### Material provided ###
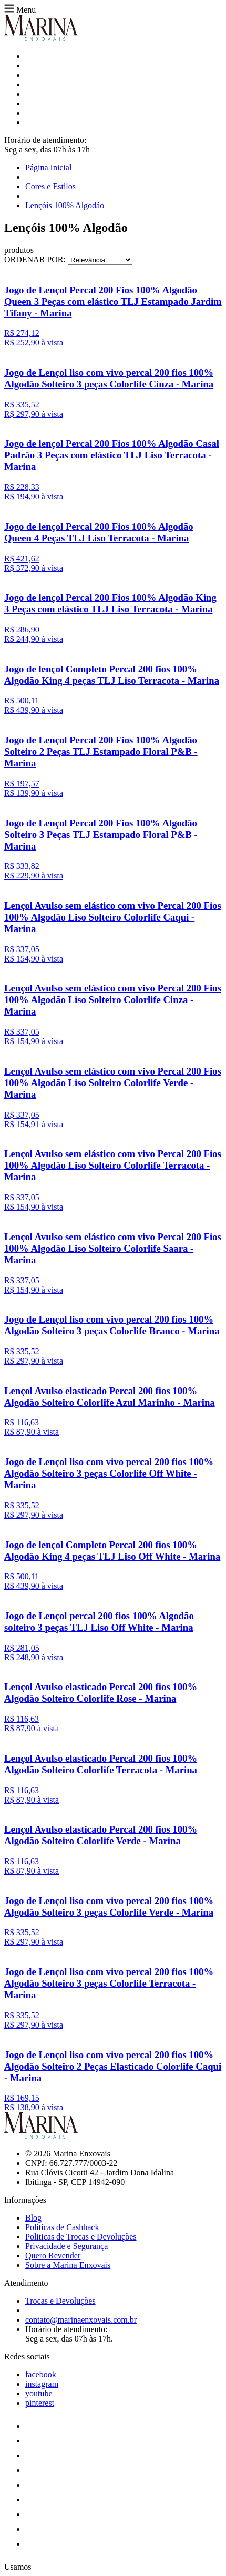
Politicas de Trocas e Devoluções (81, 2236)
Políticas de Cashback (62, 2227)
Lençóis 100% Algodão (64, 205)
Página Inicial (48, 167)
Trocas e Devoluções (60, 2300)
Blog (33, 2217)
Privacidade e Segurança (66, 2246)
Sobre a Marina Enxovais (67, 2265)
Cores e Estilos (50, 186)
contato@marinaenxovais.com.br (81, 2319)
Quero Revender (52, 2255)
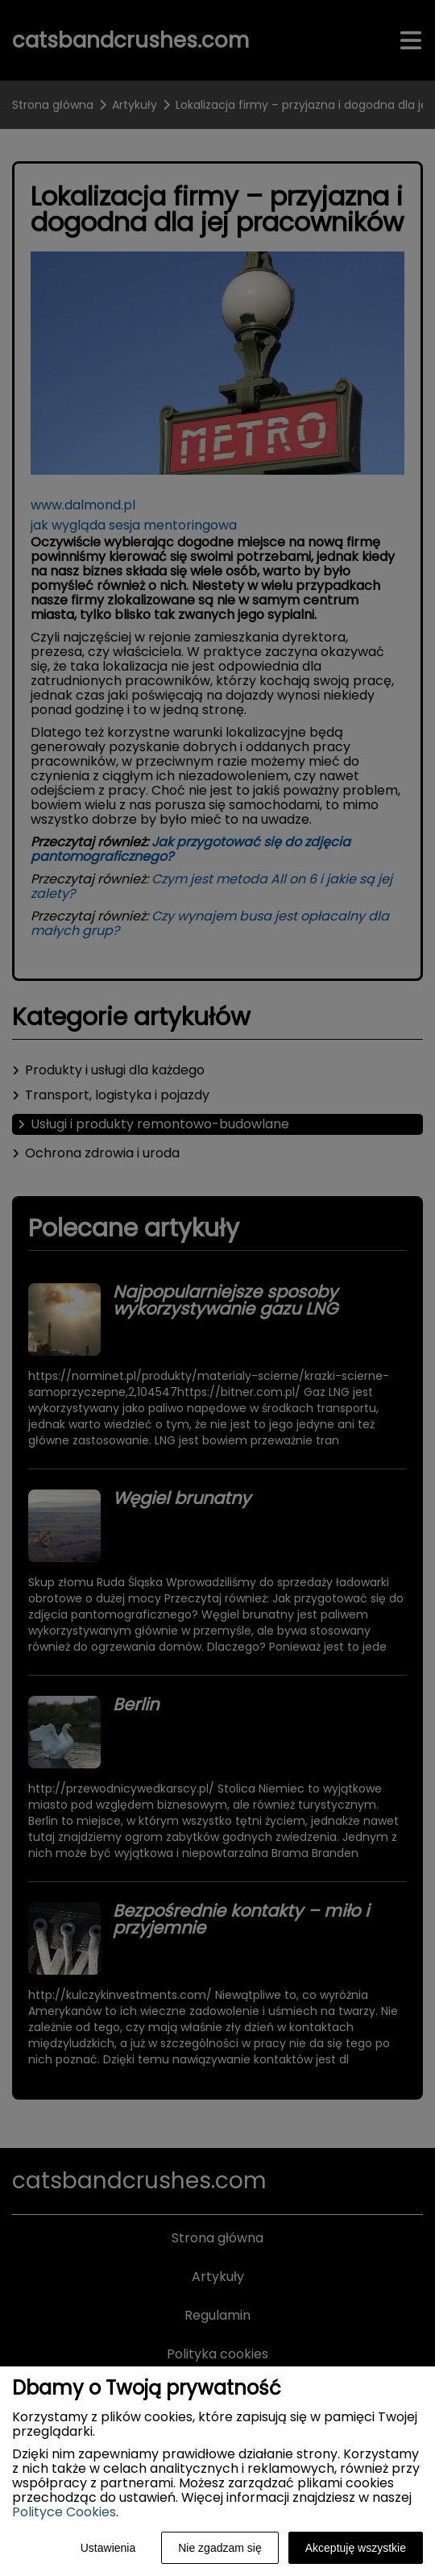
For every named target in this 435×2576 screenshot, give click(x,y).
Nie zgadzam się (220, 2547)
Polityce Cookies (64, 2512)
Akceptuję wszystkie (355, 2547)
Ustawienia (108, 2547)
###
Exercise goal » With the pictures removed, set down the entire listing exactly.

Output for this task »
Politicas de Trocas e Devoluções (81, 2236)
Políticas de Cashback (62, 2227)
Lençóis 100% Algodão (64, 205)
Página Inicial (48, 167)
Trocas e Devoluções (60, 2300)
Blog (33, 2217)
Privacidade e Segurança (66, 2246)
Sobre a Marina Enxovais (67, 2265)
Cores e Estilos (50, 186)
contato@marinaenxovais.com.br (81, 2319)
Quero Revender (52, 2255)
For every named target in this 435×2576 screenshot, give click(x,y).
Nie zgadzam się (220, 2547)
Polityce Cookies (64, 2512)
Akceptuję wszystkie (355, 2547)
Ustawienia (108, 2547)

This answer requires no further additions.